Problem description:
I need the records below restated word for word, without their pictures.

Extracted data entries

===

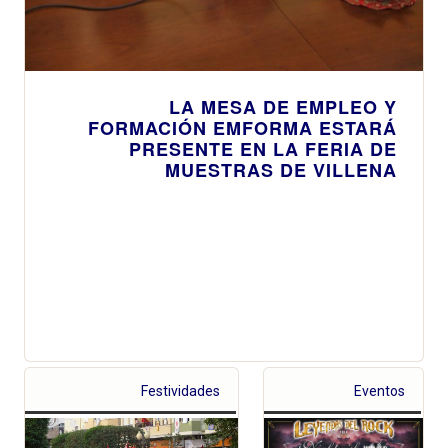
LA MESA DE EMPLEO Y
FORMACIÓN EMFORMA ESTARÁ
PRESENTE EN LA FERIA DE
MUESTRAS DE VILLENA
Festividades
Eventos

===

Response:
LA MESA DE EMPLEO Y
FORMACIÓN EMFORMA ESTARÁ
PRESENTE EN LA FERIA DE
MUESTRAS DE VILLENA
Festividades
Eventos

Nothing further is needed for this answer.